We sequence many isolates of the malaria parasite P. falciparum
as it represents a significant health issue in developing countries; this organism leads to several million deaths per annum. There are several active large sequencing programs (e.g. MalariaGEN [13
]) that are currently aiming to sequence thousands of clinical malaria samples. As the malaria genome has a GC content of only 19.4% [14
], we use it as one of our test genomes, representing a significant challenge to most sequencing technologies. Based on the present study, use of Illumina sequencing technology with libraries prepared without amplification [4
] leads to the least biased coverage across this genome. Ion Torrent semiconductor sequencing is not recommended for sequencing of extremely AT-rich genomes, due to the severe coverage bias observed. This is likely to be an artifact introduced during amplification. Therefore, avoidance of library amplification and/or emPCR, or use of more faithful enzymes during emPCR, may eliminate the bias.
Illumina sequencing has matured to the point where a great many applications [15
] have been developed on the platform. Since the PGM is also a massively parallel short-read technology, many of those applications should translate well and be equally practicable. There are a few obvious exceptions; techniques involving manipulations on the flow cell such as FRT-seq [21
] and OS-Seq [22
] will be impossible using semiconductor sequencing. Also, the Ion Torrent platform currently employs fragment lengths of 100 or 200 bases; without a mate-pair type library protocol, these insert sizes are too short perhaps to enable accurate de novo
assemblies such as that demonstrated using ALLPATHS-LG for mammalian genomes using Illumina data [25
]. Conversely, Illumina sequencing on the HiSeq or MiSeq instruments requires heterogeneous base composition across the population of imaged clusters [26
]. In order to sequence monotemplates (where most sequenceable fragments have exactly the same sequence), it is often necessary to significantly dilute or mix the sample with a complex genomic library to enable registration of clusters. Semiconductor sequencing does not suffer this problem.

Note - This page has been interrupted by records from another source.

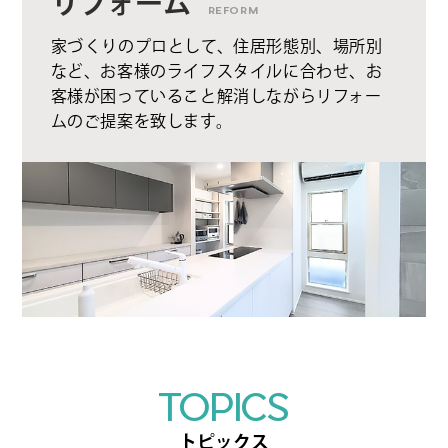
リフォーム
REFORM
家づくりのプロとして、住居形態別、場所別
など、お客様のライフスタイルに合わせ、お
客様が困っていること解消しながらリフォー
ムのご提案を致します。
TOPICS
トピックス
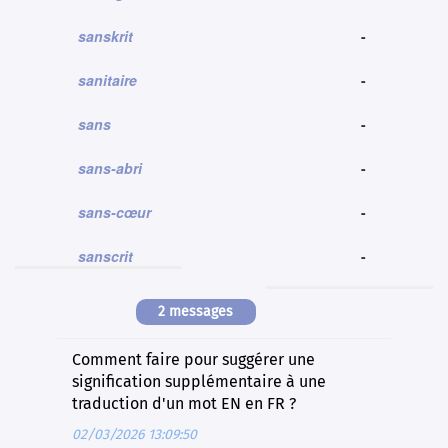
sanskrit
-
sanitaire
-
sans
-
sans-abri
-
sans-cœur
-
sanscrit
-
2 messages
Comment faire pour suggérer une
signification supplémentaire à une
traduction d'un mot EN en FR ?
02/03/2026 13:09:50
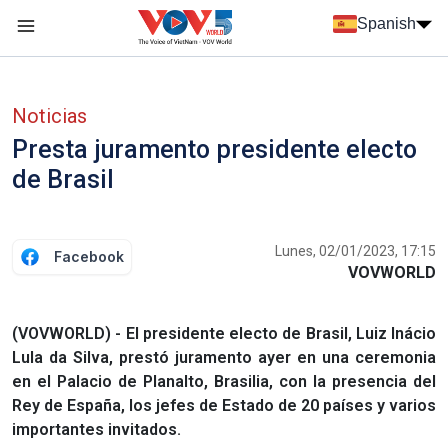
Nhảy đến nội dung
Spanish
Menu trang chủ tiếng Tây Ban Nha
Menu phụ tiếng Tây ban nha
Noticias
Presta juramento presidente electo
de Brasil
Lunes, 02/01/2023, 17:15
Facebook
VOVWORLD
(VOVWORLD) - El presidente electo de Brasil, Luiz Inácio
Lula da Silva, prestó juramento ayer en una ceremonia
en el Palacio de Planalto, Brasilia, con la presencia del
Rey de España, los jefes de Estado de 20 países y varios
importantes invitados.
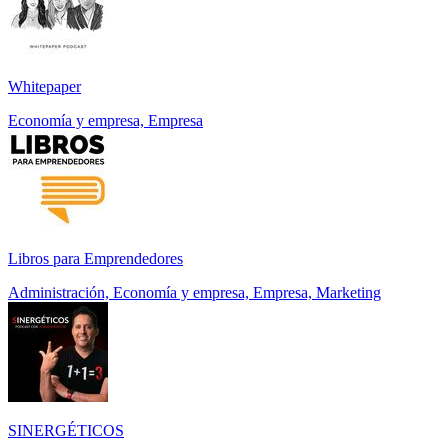
Whitepaper
Economía y empresa, Empresa
Libros para Emprendedores
Administración, Economía y empresa, Empresa, Marketing
SINERGÉTICOS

The DNA-input requirements of PacBio can be prohibitory. Illumina and PGM library preparation can be performed with far less DNA; the standard PGM IonEXpress library prep requires just 100
ng DNA and Illumina sequencing has been performed from sub-nanogram quantities [27
]. The yield, sample-input requirements and amplification-free library prep of PacBio potentially make it unsuitable for counting applications and for applications involving significant prior enrichment such as exome sequencing [15
] and ChIP-seq [18
]. The PacBio platform, by virtue of its long read lengths, should however have application in de novo sequencing and may also benefit analysis of linkage of alternative splicing and in of variants across long amplicons. Furthermore, the potential for direct detection of epigenetic modifications has been demonstrated [28
Finally, it should be noted that thus study represents a point in time, utilising kits and reagents available up until the end of 2011. Ion Torrent and Pacific Biosciences are relatively new sequencing technologies that have not had time to mature in the same way that the Illumina technology has. We anticipate that whilst some of the issues identified may be intrinsic, others will be resolved as these platforms evolve.